Today, Rep. John Boehner (R-OH) is “preparing to unveil a major economic initiative” aimed at “economic recovery.” Based off of an earlier “alternative” to Rep. Nancy Pelosi’s stimulus package – and outlined in a memo circulated last weekend – Boehner’s plan includes tax cuts for coprorations and zeroing out the capital gains tax.
Ultimately, the plan is a mere conglomeration of ideas plucked from the conservative tax cut wishlist and won’t do what Boehner intends:
- If we cut taxes on small businesses, they’ll use the money to create jobs.
As the Wonk Room has previously noted, tax cuts do not spur business investment. Private business investment actually rose after President Clinton’s tax increases and fell after both the Reagan and Bush tax cuts. As Princeton professor Uwe E. Reinhardt wrote “I would challenge supply-siders to explain why the owners of small businesses — say, restaurants — would expand the capacity of their establishments or build new restaurants at a time when customers stay home, even if they were given a tax cut on the income from their restaurants.”
- A zero capital gains tax is the fastest way to rebuild Americans’ 401(k)s.
The benefits from a capital gains tax cut go overwhelmingly to millionaires, particularly given the current economic climate, in which “the middle class doesn’t collect capital gains, or dividends, in any material amount.” As Michael Ettlinger pointed out “benefits of capital gains tax cuts overwhelmingly go to those who own capital assets outside of retirement.” Furthermore, Ettlinger noted “a 0% capital gains rate would in fact be a disaster for the market.” “Given the uncertain times we face, it’s far more likely that a zero rate on capital gains would prompt a massive exodus from the market than a massive entry into it,” he wrote.

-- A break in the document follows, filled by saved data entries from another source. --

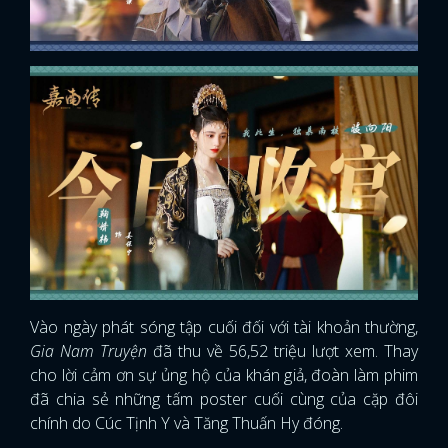
Vào ngày phát sóng tập cuối đối với tài khoản thường,
Gia Nam Truyện
đã thu về 56,52 triệu lượt xem. Thay
cho lời cảm ơn sự ủng hộ của khán giả, đoàn làm phim
đã chia sẻ những tấm poster cuối cùng của cặp đôi
chính do Cúc Tịnh Y và Tăng Thuấn Hy đóng.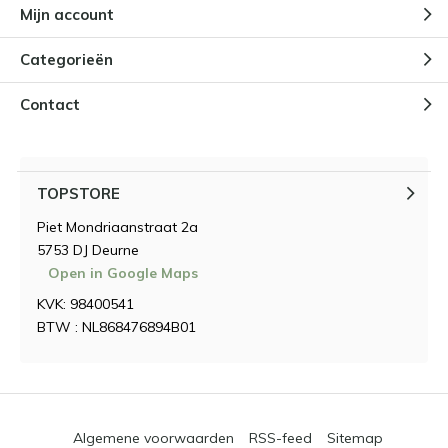
Mijn account
Categorieën
Contact
TOPSTORE
Piet Mondriaanstraat 2a
5753 DJ Deurne
Open in Google Maps
KVK: 98400541
BTW : NL868476894B01
Algemene voorwaarden
RSS-feed
Sitemap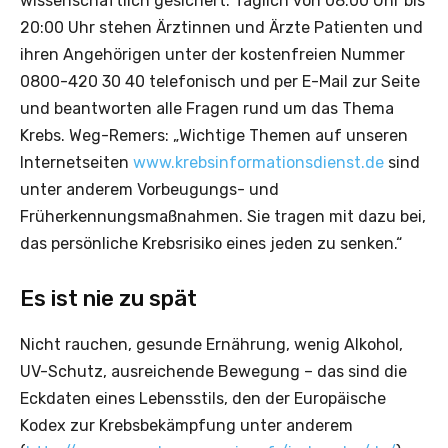
wissenschaftlich gesichert. Täglich von 08:00 Uhr bis
20:00 Uhr stehen Ärztinnen und Ärzte Patienten und
ihren Angehörigen unter der kostenfreien Nummer
0800-420 30 40 telefonisch und per E-Mail zur Seite
und beantworten alle Fragen rund um das Thema
Krebs. Weg-Remers: „Wichtige Themen auf unseren
Internetseiten
www.krebsinformationsdienst.de
sind
unter anderem Vorbeugungs- und
Früherkennungsmaßnahmen. Sie tragen mit dazu bei,
das persönliche Krebsrisiko eines jeden zu senken.“
Es ist nie zu spät
Nicht rauchen, gesunde Ernährung, wenig Alkohol,
UV-Schutz, ausreichende Bewegung – das sind die
Eckdaten eines Lebensstils, den der Europäische
Kodex zur Krebsbekämpfung unter anderem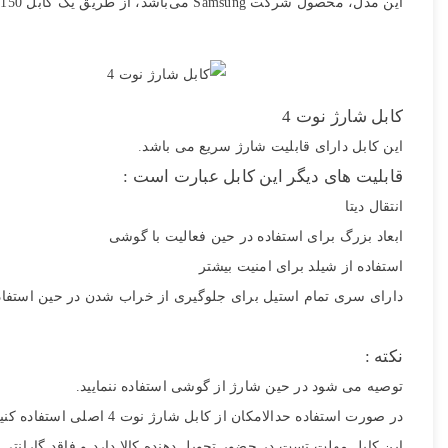
این مدل، محصول شرکت Samsung می‌باشد، از طریق یک کابل 150 سانتی‌متری امکان شارژ و یا انتقال اطلاعات را انجام می‌دهد و برای گوشی سامسونگ گلکسی نوت 4 مناسب است.
کابل شارژ نوت 4
این کابل دارای قابلیت شارژ سریع می باشد
.
قابلیت های دیگر این کابل عبارت است :
اشتراک گذاری در شبکه
انتقال دیتا
ابعاد بزرگ برای استفاده در حین فعالیت با گوشی
استفاده از شیلد برای امنیت بیشتر
ارسال به ایمیل
دارای سری تمام استیل برای جلوگیری از خراب شدن در حین استفا
نکته :
توصیه می شود در حین شارژ از گوشی استفاده ننمایید.
ارسال
در صورت استفاده حدالامکان از کابل شارژ نوت 4 اصلی استفاده کنید .
این کابل مهلت تست در حضور تحویل دهنده کالا دارد و فاقد گارانتی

Boehner is also proposing a reduction in the corporate tax rate from 35 percent to 25 percent. As the Wonk Room has noted over and over, this proposal does not create jobs. A study by the Center for American Progress Action Fund found that increased corporate profits do not trickle down, and that corporations invest little in new commercial structures such as factories and office buildings.
As evidence that his plan will be well received, Boehner cites a New Models/Winston Group survey showing that “the American people overwhelmingly believe the focus of government economic policy should be economic growth and jobs, not income redistribution or ‘spreading the wealth around.'” However, according to the latest Pew Research poll, “only 25 percent of the public agrees with the centerpiece of the conservative tax program: making all of the Bush tax cuts permanent.”
Instead of presenting a
bailout stimulus package economic recovery plan based on trickle-down tax cuts – much in the manner of Sen. James Inhofe (R-OK) – Boehner should take a serious look at stimulus thru infrastructure investment, an idea which is gathering widespread support and could actually help the economy recover.